La Federazione Internazionale di nuoto annulla i Mondiali Juniores in programma a Kazan

Il catenaccio della Fifa: mentre tutto il mondo va all’attacco e chiede l’esclusione della Russia, la Federcalcio internazionale, alle prese anche con problemi legali, decide di attenersi alle linee guida del Cio decidendo comunque di far giocare la nazionale di calcio di Mosca, ma come RFU (Football Unione of Russia), in campo neutro le partite casalinghe e senza inno e bandiera.

Non è proprio quanto chiedevano diversi Paesi, perché dopo Polonia e Svezia anche la Federcalcio della Repubblica Ceca ha detto ufficialmente che con la Russia non giocherà.
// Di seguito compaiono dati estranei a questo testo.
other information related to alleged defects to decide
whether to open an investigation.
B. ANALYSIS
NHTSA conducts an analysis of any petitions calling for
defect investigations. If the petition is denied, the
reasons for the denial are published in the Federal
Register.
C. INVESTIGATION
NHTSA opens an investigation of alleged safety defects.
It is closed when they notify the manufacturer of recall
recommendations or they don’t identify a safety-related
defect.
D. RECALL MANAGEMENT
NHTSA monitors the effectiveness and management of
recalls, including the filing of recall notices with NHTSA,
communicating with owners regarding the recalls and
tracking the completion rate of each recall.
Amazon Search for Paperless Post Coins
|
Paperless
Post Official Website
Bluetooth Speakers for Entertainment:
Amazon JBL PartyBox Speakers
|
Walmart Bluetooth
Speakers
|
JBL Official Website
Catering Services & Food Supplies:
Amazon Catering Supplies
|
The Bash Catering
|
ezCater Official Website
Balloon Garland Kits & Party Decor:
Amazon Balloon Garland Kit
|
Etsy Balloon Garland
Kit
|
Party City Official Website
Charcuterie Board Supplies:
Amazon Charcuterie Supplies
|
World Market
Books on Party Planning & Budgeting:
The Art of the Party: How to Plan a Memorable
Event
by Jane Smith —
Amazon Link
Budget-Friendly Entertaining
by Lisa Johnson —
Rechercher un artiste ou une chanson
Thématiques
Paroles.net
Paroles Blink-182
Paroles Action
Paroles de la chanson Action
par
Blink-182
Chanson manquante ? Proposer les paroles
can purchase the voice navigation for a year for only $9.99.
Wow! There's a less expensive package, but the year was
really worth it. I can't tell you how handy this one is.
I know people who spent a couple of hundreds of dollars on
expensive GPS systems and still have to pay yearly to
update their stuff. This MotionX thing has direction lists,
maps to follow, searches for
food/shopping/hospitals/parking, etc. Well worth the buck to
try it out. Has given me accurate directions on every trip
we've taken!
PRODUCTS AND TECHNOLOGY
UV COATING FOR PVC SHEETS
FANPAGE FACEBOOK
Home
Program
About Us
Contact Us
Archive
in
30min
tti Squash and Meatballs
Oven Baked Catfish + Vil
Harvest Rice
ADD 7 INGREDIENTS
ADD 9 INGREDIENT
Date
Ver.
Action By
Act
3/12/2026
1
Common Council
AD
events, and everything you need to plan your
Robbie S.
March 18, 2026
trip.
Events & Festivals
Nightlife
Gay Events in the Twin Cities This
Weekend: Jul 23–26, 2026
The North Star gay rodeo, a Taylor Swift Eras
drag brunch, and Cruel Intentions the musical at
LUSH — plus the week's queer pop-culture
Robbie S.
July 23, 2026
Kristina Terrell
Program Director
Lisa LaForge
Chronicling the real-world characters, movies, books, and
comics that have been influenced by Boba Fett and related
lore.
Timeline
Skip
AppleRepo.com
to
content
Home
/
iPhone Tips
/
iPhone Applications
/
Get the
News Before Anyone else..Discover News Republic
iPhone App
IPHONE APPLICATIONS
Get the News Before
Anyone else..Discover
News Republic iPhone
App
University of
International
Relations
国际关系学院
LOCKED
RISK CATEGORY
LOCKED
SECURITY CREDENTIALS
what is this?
“La nazionale ceca non giocherà in nessun caso, nemmeno in campo neutro, una possibile partita contro la Russia negli spareggi di Coppa del Mondo”. La Polonia, che avrebbe dovuto affrontare i russi a Mosca il 24 marzo nella semifinale di questo spareggio, e la Svezia, che avrebbe potuto affrontare i russi dopo l’altra semifinale contro la Repubblica Ceca, avevano già annunciato sabato un decisione simile. Aveva alzato la voce anche la Federcalcio francese schierandosi per l’esclusione della Russia dalla prossima Coppa del Mondo”.

Il piano della Fifa di consentire alla Russia di giocare in casa le partite internazionali in campo neutrale e sotto striscioni neutrali e’ per la Polonia “completamente inaccettabile” e ha ribadito che non affronterà la Russia negli spareggi di Coppa del mondo. Questa “decisione è del tutto inaccettabile. Non siamo interessati a partecipare a questa partita. La nazionale polacca NON GIOCHERA’ contro la Russia, indipendentemente dal nome della squadra”, ha reagito immediatamente su Twitter Cezary Kulesza, n.1 della federcalcio polacca. La Polonia dovrebbe affrontare la Russia a Mosca il 24 marzo negli spareggi della Coppa del Mondo.

Intanto il mondo del calcio accoglie con sollievo che l’allenatore dello Shakhtar Donetsk Roberto De Zerbi e i componenti italiani dello staff della squadra ucraina hanno lasciato Kiev e sono in viaggio verso un luogo sicuro, dove sono attesi nelle prossime ore.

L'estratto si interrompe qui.